'charmap' codec can't decode byte 0x8d in position 13: character maps to <undefined>
gokul427 opened this issue · 6 comments
iwn = pyiwn.IndoWordNet()
2022-11-06:13:21:14,789 INFO [iwn.py:43] Loading hindi language synsets...
UnicodeDecodeError Traceback (most recent call last)
Cell In [5], line 2
1 # language defaults to Hindi
----> 2 iwn = pyiwn.IndoWordNet()
File ~\anaconda3\envs\py38torch\lib\site-packages\pyiwn\iwn.py:45, in IndoWordNet.init(self, lang)
43 logger.info(f'Loading {lang.value} language synsets...')
44 self._synset_idx_map = {}
---> 45 self._synset_df = self._load_synset_file(lang.value)
46 self._synset_relations_dict = self._load_synset_relations()

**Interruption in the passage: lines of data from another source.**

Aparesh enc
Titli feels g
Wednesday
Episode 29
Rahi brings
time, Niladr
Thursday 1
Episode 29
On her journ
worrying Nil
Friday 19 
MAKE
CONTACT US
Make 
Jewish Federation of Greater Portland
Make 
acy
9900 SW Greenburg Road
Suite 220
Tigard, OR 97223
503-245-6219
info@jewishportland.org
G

File ~\anaconda3\envs\py38torch\lib\site-packages\pyiwn\iwn.py:51, in IndoWordNet._load_synset_file(self, lang)
49 filename = os.path.join(*[constants.IWN_DATA_PATH, 'synsets', 'all.{}'.format(lang)])
50 f = open(filename)
---> 51 synsets = list(map(lambda line: self._load_synset(line), f.readlines()))

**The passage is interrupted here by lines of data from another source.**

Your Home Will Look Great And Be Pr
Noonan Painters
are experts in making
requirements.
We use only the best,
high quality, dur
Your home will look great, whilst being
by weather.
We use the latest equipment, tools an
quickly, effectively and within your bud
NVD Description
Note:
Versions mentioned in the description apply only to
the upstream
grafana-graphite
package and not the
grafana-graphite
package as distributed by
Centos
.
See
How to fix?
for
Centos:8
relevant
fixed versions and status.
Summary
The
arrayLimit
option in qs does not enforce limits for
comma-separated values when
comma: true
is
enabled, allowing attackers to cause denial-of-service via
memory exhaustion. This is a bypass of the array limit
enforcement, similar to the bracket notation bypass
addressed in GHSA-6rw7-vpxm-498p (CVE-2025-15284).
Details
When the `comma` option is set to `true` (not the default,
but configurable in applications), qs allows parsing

52 synset_df = pd.DataFrame(synsets, columns=['synset_id', 'synsets', 'pos'])
53 synset_df = synset_df.dropna()
File ~\anaconda3\envs\py38torch\lib\encodings\cp1252.py:23, in IncrementalDecoder.decode(self, input, final)
22 def decode(self, input, final=False):
---> 23 return codecs.charmap_decode(input,self.errors,decoding_table)[0]

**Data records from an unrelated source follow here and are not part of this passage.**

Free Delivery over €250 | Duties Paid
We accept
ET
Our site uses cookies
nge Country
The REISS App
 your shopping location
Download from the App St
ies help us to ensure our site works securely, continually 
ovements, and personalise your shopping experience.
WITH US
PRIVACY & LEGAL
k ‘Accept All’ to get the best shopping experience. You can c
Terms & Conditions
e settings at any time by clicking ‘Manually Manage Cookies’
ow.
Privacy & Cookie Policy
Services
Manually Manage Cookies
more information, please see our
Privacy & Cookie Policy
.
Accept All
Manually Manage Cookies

UnicodeDecodeError: 'charmap' codec can't decode byte 0x8d in position 13: character maps to
In line 50 : instead of this f = open(filename) change it to this f = open(filename, encoding='utf-8')
Hi, I am getting the same issue, is there a way to resolve it?
go to the pyiwn file and change line 50 from this f = open(filename) change it to this f = open(filename, encoding='utf-8')
its not working who can i solve this
UnicodeDecodeError Traceback (most recent call last)
Cell In[4], line 3
1 import pyiwn
2 pyiwn.download()
----> 3 iwn = pyiwn.IndoWordNet()
File c:\g\pproject\aimbot\bot\bot\lib\site-packages\pyiwn\iwn.py:45, in IndoWordNet.init(self, lang)
43 logger.info(f'Loading {lang.value} language synsets...')
44 self._synset_idx_map = {}
---> 45 self._synset_df = self._load_synset_file(lang.value)
46 self._synset_relations_dict = self._load_synset_relations()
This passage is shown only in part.